**Task description:**
Every line containing the string "аксессуары" is to be copied from the records.

**Extracted entries:**
══════════════════════════════

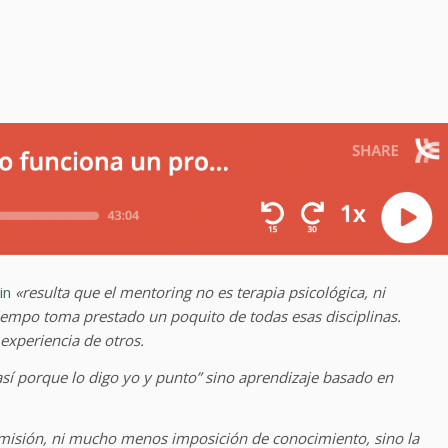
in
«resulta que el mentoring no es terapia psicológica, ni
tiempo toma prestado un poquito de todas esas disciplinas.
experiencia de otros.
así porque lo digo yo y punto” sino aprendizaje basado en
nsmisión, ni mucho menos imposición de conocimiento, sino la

══════════════════════════════

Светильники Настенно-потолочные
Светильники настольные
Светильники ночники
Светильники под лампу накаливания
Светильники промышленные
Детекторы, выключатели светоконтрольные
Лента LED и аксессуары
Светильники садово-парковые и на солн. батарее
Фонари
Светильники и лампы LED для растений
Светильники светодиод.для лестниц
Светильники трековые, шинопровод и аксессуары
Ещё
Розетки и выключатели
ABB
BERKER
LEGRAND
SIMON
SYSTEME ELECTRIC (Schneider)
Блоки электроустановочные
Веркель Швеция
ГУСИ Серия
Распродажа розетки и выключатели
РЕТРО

══════════════════════════════

**Answer to the problem:**
Лента LED и аксессуары
Светильники трековые, шинопровод и аксессуары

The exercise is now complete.